GIVEN MATERIAL
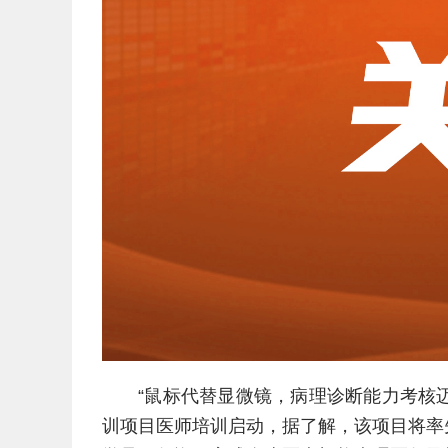
“鼠标代替显微镜，病理诊断能力考核
训项目医师培训启动，据了解，该项目将率先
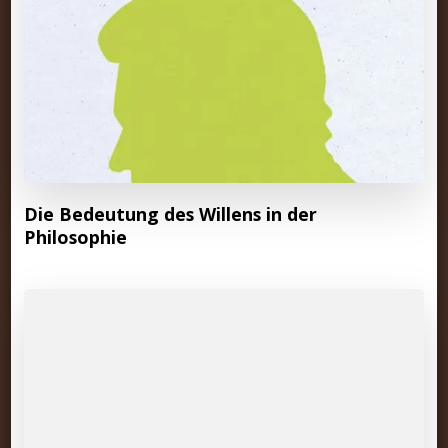
Die Bedeutung des Willens in der
Philosophie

DESCRIPTION OF THE TASK
Without altering anything, output all the lines above but none of the images.

EXERCISE ANSWER
“鼠标代替显微镜，病理诊断能力考核
训项目医师培训启动，据了解，该项目将率先
Die Bedeutung des Willens in der
Philosophie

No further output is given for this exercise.